Солнечный, прозрачный день поздней осени.

Где-то за деревьями жужжит вражеский корректировщик. Он жужжит более часа кряду.

Что-то высматривает, охотится, подстерегает. Изредка я поглядываю в небо. Жужжит или не жужжит — все равно. От этого ясного, прозрачного северного неба мы не ждем ничего хорошего: там часто лазают немцы и оттуда часто с воем летят бомбы.

Но сейчас мне не до этого. Я работаю в операционной. У меня в глазах радужные круги от усталости, от запаха эфира, бензина, от вида крови, от страданий, среди которых проходит мой день.

Наша операционная в землянке. Над нами несколько накатов. У нас немного душно. Военврач Петр Андреевич Русаков, слегка согнувшись, стоит над столом. Прямо стоять он не может от давешнего удара камнем. Глаза у Русакова красные, щеки ввалились, даже усы как-то повисли, потеряли прежнюю лихость. И в красных, слегка выпученных глазах сердитое и страдальческое выражение.

Сколько человек может не спать?

Сколько врач может оперировать?

Когда хирург замертво падает у стола?

В операционной тихо. Сюда, к нам под землю, не доносятся никакие посторонние шумы. У нас тут своя жизнь, отдельная, особая.
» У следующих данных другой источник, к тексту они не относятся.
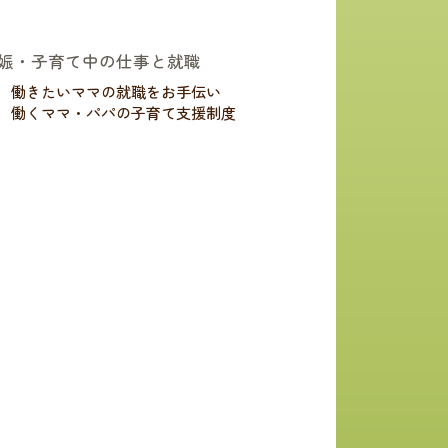
娠・子育て中の仕事と就職
働きたいママの就職をお手伝い
働くママ・パパの子育て支援制度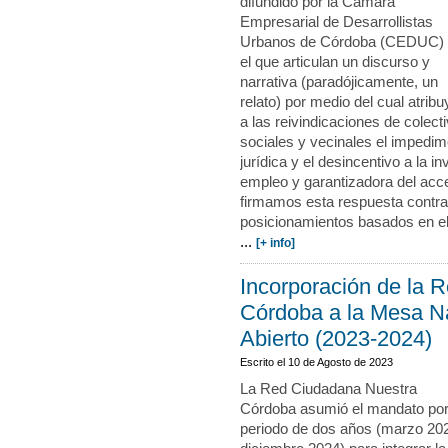
difundido por la Cámara
Empresarial de Desarrollistas
Urbanos de Córdoba (CEDUC)
el que articulan un discurso y
narrativa (paradójicamente, un
relato) por medio del cual atrib
a las reivindicaciones de colect
sociales y vecinales el impedime
jurídica y el desincentivo a la 
empleo y garantizadora del acce
firmamos esta respuesta cont
posicionamientos basados en el
...
[+ info]
Incorporación de la 
Córdoba a la Mesa N
Abierto (2023-2024)
Escrito el
10 de Agosto de 2023
La Red Ciudadana Nuestra
Córdoba asumió el mandato por
periodo de dos años (marzo 20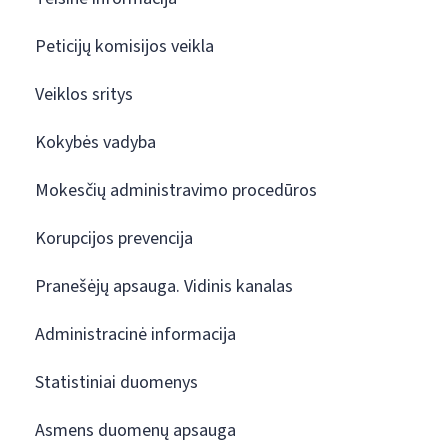
Peticijų komisijos veikla
Veiklos sritys
Kokybės vadyba
Mokesčių administravimo procedūros
Korupcijos prevencija
Pranešėjų apsauga. Vidinis kanalas
Administracinė informacija
Statistiniai duomenys
Asmens duomenų apsauga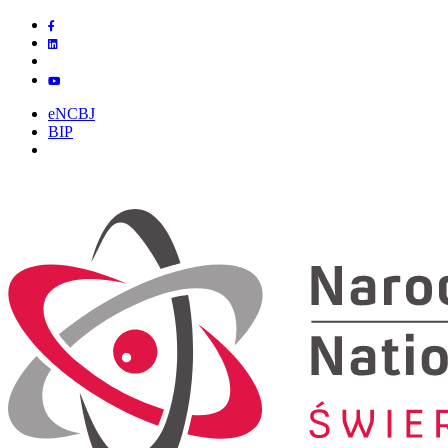
Przejdź
do
treści
eNCBJ
BIP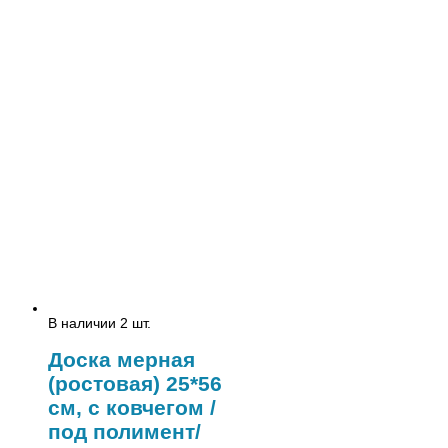
В наличии 2 шт.
Доска мерная
(ростовая) 25*56
см, с ковчегом /
под полимент/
Анна Марковна стоит у своего стола с инструментами. Лицо ее закрыто, видны только измученные, старые глаза. Теперь никто не поверит, что ей тридцать девять лет. Теперь всем видно, что ей под пятьдесят. Но ее измученные глаза все время следят за хирургам.

— Сестра, пеан!

Он еще не договорил, а пеан уже у него.

— Шарик!

И шарик тут.

— Щипцы Листова!

Весь ход операции ясен Анне Марковне. Неотрывно она следит за хирургом. Ловкие, короткопалые, пухлые ее ручки никогда не запаздывают, никогда не задерживаются, никогда не ошибаются.

Ассистирует Русакову мама Флеровская. Я вижу ее блистающие кротким светом глаза, вижу ее руки в перчатках, вижу ее голову, повязанную белым платочком — низко по брови, — вижу, как она растягивает сверкающими инструментами рану, чтобы Русакову было удобнее работать, и вспоминаю, что мама Флеровская стоит тут вторые сутки.